We measured proton pumping activities of VP1 in isolated yeast vesicles using the ACMA Fluorescence Quenching Assay [38]. ACMA stands for 9-amino-6-chloro-2-methoxyacridine (A1324, ThermoFisher Scientific). For each measurement in the spectrofluorometer (Hitachi F-7000), 30 μg of vesicles were added to the 1 mL of transport buffer (100 mM KCl, 50 mM NaCl, and 20 mM HEPES) in the presence of 1 μM of ACMA, 3 mM MgSO₄, 1 mM of Na₂PPi and 1 μM of Bafilomycin A1 (inhibitor of the yeast V-type ATPase). The reaction was monitored for 15 minutes to observe any decrease in fluorescence (excitation 410 nm, emission 490 nm). Afterwards, 10 μM of Nigericin is added to the solution and monitored for 4 min to see if the fluorescence could be restored.

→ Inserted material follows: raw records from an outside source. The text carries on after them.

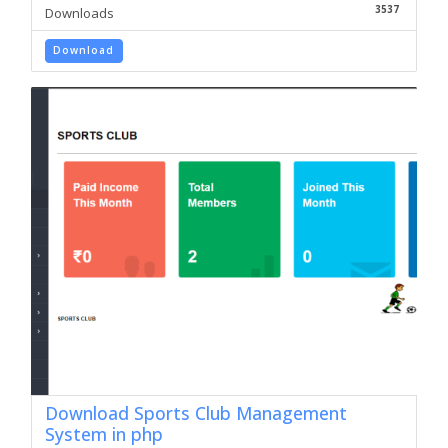
3537
Downloads
Download
Download Sports Club Management
System in php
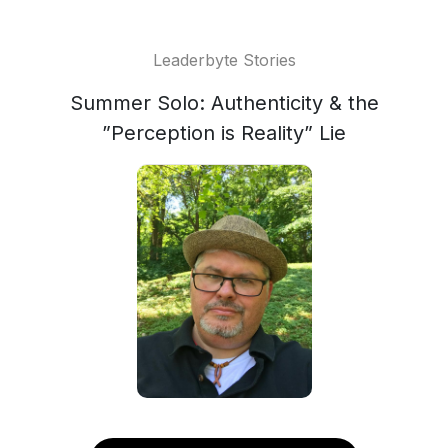
Leaderbyte Stories
Summer Solo: Authenticity & the
”Perception is Reality” Lie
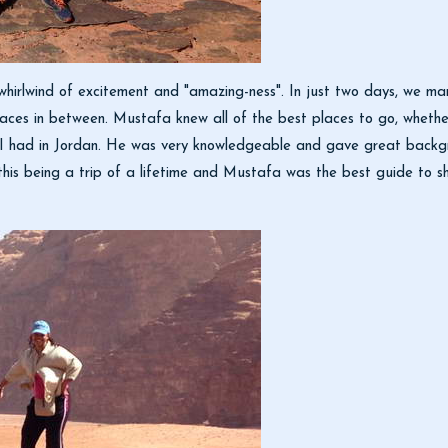
whirlwind of excitement and "amazing-ness". In just two days, we
aces in between. Mustafa knew all of the best places to go, whethe
I had in Jordan. He was very knowledgeable and gave great backgrou
t this being a trip of a lifetime and Mustafa was the best guide to s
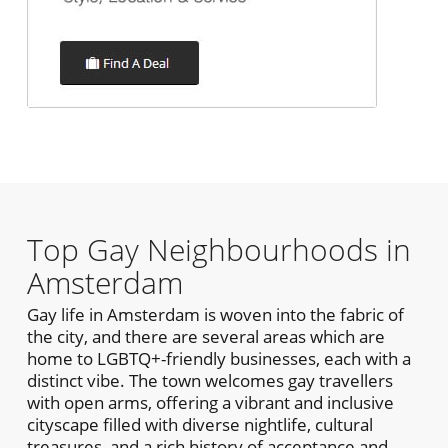
Top Gay Neighbourhoods in
Amsterdam
Gay life in Amsterdam is woven into the fabric of
the city, and there are several areas which are
home to LGBTQ+-friendly businesses, each with a
distinct vibe. The town welcomes gay travellers
with open arms, offering a vibrant and inclusive
cityscape filled with diverse nightlife, cultural
treasures, and a rich history of acceptance and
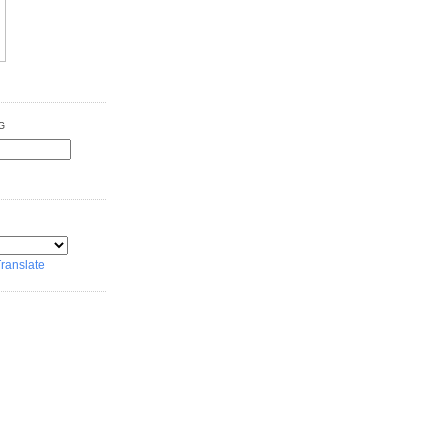
G
ranslate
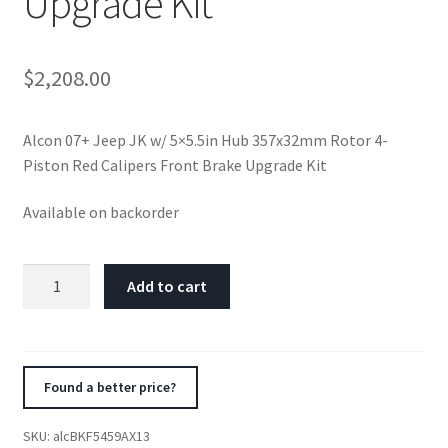
Upgrade Kit
$
2,208.00
Alcon 07+ Jeep JK w/ 5×5.5in Hub 357x32mm Rotor 4-
Piston Red Calipers Front Brake Upgrade Kit
Available on backorder
Alcon
Add to cart
07+
Jeep
JK
w/
Found a better price?
5x5.5in
Hub
SKU:
alcBKF5459AX13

Pyrophosphatase activity measurement

The release of Pi by pyrophosphatase activity of VP1 proteins in isolated yeast vesicles was measured using the P_iPer ^TM Phosphatase Assay Kit (P22061, ThermoFisher Scientific), according to manufacturer’s protocols. The Pi derived from PPi hydrolysis is coupled to three enzymatic reactions to convert a nonfluorescent compound (amplex red) to fluorescent resorufin. Potassium fluoride (KF, 0.25 mM) was added to inhibit the yeast soluble pyrophosphatase in the reactions. Fluorescence was detected by Tecan infinite 200 pro at 565 nm with excitation at 530 nm. A Pi standard curve was generated to determine Pi concentrations in the samples.